More recently, the same analysis has been performed by submitting the TAAs from the cancer peptide database to BLAST for a protein homology search against microbiota Firmicutes (taxid:1239) and bacteroidetes (taxid:976) sequences. For the first time we have shown the high homology between TAAs and peptides derived from microbiota species which account for 90% of gut microbiota (19). About 80% of the paired epitopes show 6-8 identical residues along the 9-aa peptide sequence. The amino acid substitutions at each position are mostly conservative, confirming that the replacement does not significantly influence the charge and conformation of the peptide structure. Strikingly, three microbiota-derived peptides showed a sequence identical to the corresponding TAA, the GnTV (Firmicutes Oscillospiraceae bacterium Seq ID MBP0955392.1), MAGE-C1 (Firmicutes Clostridia bacterium Seq ID MBO5479965.1) and MK-NH-1 (Firmicutes Roseburia sp. 1XD42-69 Seq ID WP_120409454.1). The average predicted affinity of the microbiota-derived epitopes to the HLA-A molecules is extremely high (<100nm), strongly suggesting a validated binding to HLA molecules and efficient presentation to T cells. The structural conformation of the paired microbiota-derived epitopes and TAAs is very similar, if not identical, and contact areas with both HLA and TCR chains are indistinguishable (19) (Figure 2).

Figure 2

Notably, the homology has been found with the MAGE-A3 and MAGE-A10 TAAs overexpressed in several cancers of different histological origin, suggesting that it may have a strong impact on several cancers (20, 21).

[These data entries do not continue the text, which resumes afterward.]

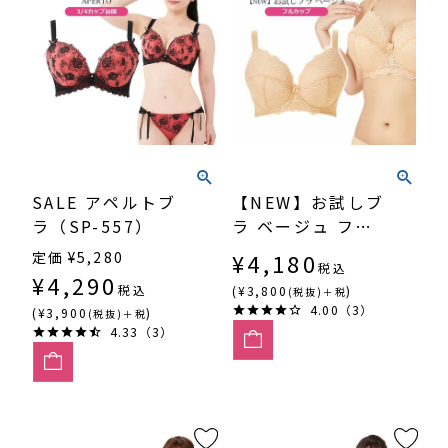
SALE アペルトブ
【NEW】お試しブ
ラ（SP-557）
ラ ベージュ フル
カップ（SP-542）
定価
¥
5,280
¥
4,180
税込
¥
4,290
税込
(¥3,800
)
(税抜)＋税
4.00（3）
(¥3,900
)
(税抜)＋税
4.33（3）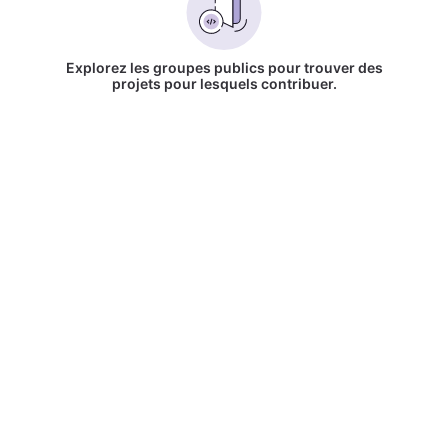
Explorez les groupes publics pour trouver des
projets pour lesquels contribuer.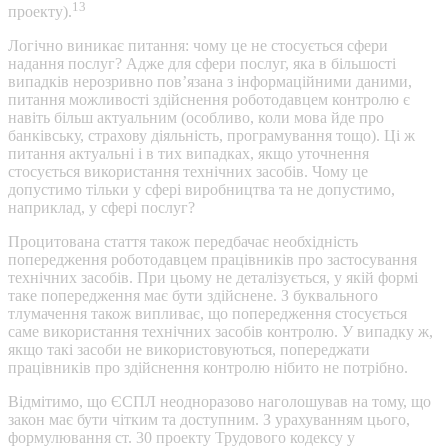
13
проекту).
Логічно виникає питання: чому це не стосується сфери
надання послуг? Адже для сфери послуг, яка в більшості
випадків нерозривно пов’язана з інформаційними даними,
питання можливості здійснення роботодавцем контролю є
навіть більш актуальним (особливо, коли мова йде про
банківську, страхову діяльність, програмування тощо). Ці ж
питання актуальні і в тих випадках, якщо уточнення
стосується використання технічних засобів. Чому це
допустимо тільки у сфері виробництва та не допустимо,
наприклад, у сфері послуг?
Процитована стаття також передбачає необхідність
попередження роботодавцем працівників про застосування
технічних засобів. При цьому не деталізується, у якій формі
таке попередження має бути здійснене. З буквального
тлумачення також випливає, що попередження стосується
саме використання технічних засобів контролю. У випадку ж,
якщо такі засоби не використовуються, попереджати
працівників про здійснення контролю нібито не потрібно.
Відмітимо, що ЄСПЛ неодноразово наголошував на тому, що
закон має бути чітким та доступним. З урахуванням цього,
формулювання ст. 30 проекту Трудового кодексу у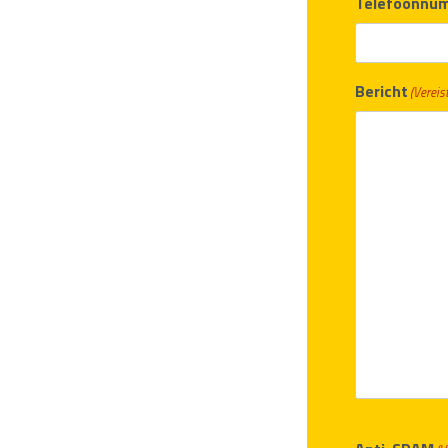
Telefoonnu
Bericht
(Vereist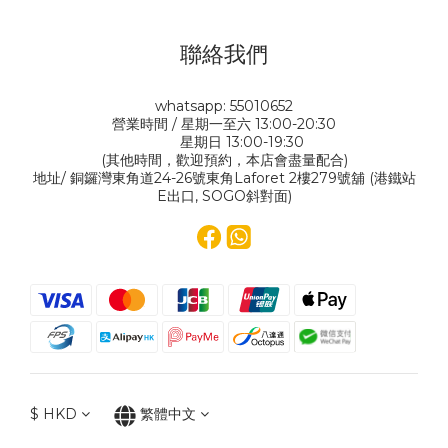
聯絡我們
whatsapp: 55010652
營業時間 / 星期一至六 13:00-20:30
星期日 13:00-19:30
(其他時間，歡迎預約，本店會盡量配合)
地址/ 銅鑼灣東角道24-26號東角Laforet 2樓279號舖 (港鐵站
E出口, SOGO斜對面)
$
HKD
繁體中文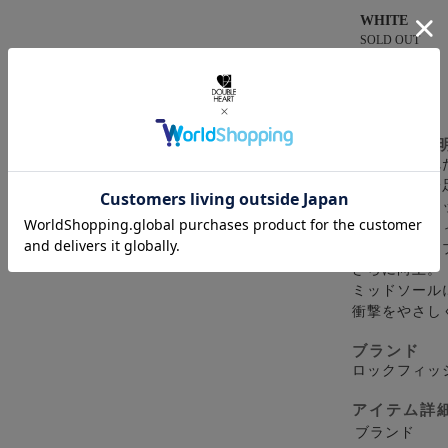
WHITE
SOLD OUT
納期
即納
アイテム説
通気性に優れ
心地が続く一
柔軟なエアメ
ない快適なフ
軽量かつアッ
さらに向上。
ミッドソール
衝撃をやさし
ブランド
ロックフィッ
アイテム詳
ブランド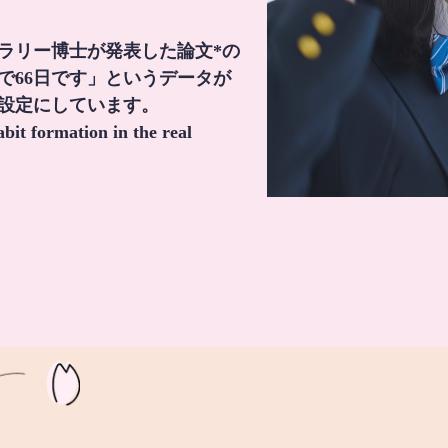
・ラリー博士が発表した論文*の
で66日です」というデータが
間設定にしています。
it formation in the real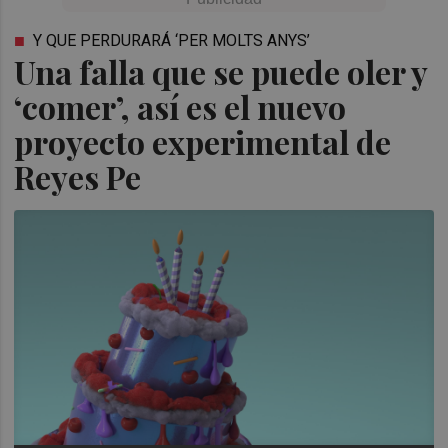
Y QUE PERDURARÁ ‘PER MOLTS ANYS’
Una falla que se puede oler y
‘comer’, así es el nuevo
proyecto experimental de
Reyes Pe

Discussion and future directions

The molecular mimicry performed by T cells elicited by viral and microbiota antigens able to cross-react with homologous tumor-associated antigens opens a very new horizon in cancer immunology and immunotherapy. Indeed, at individual level, the broader is the MoAs-specific memory immunity elicited during the lifetime by infections, the higher is the probability that memory CD8+ T cells would promptly cross-react to similar TAAs expressed by cancer cells. Ultimately, natural infections may represent an anti-cancer preventive immunization and the net result would be the elimination of cancer cells in the very early stages, preventing tumor from progressing.

Furthermore, MoAs with homology to TAAs represent a completely novel class of highly immunogenic universal antigens to be used in cancer immunotherapy (e.g. preventive/therapeutic cancer vaccines). Indeed, such non-self antigens are not affected by central immune tolerance and elicit potent T cell responses with anti-tumor effect.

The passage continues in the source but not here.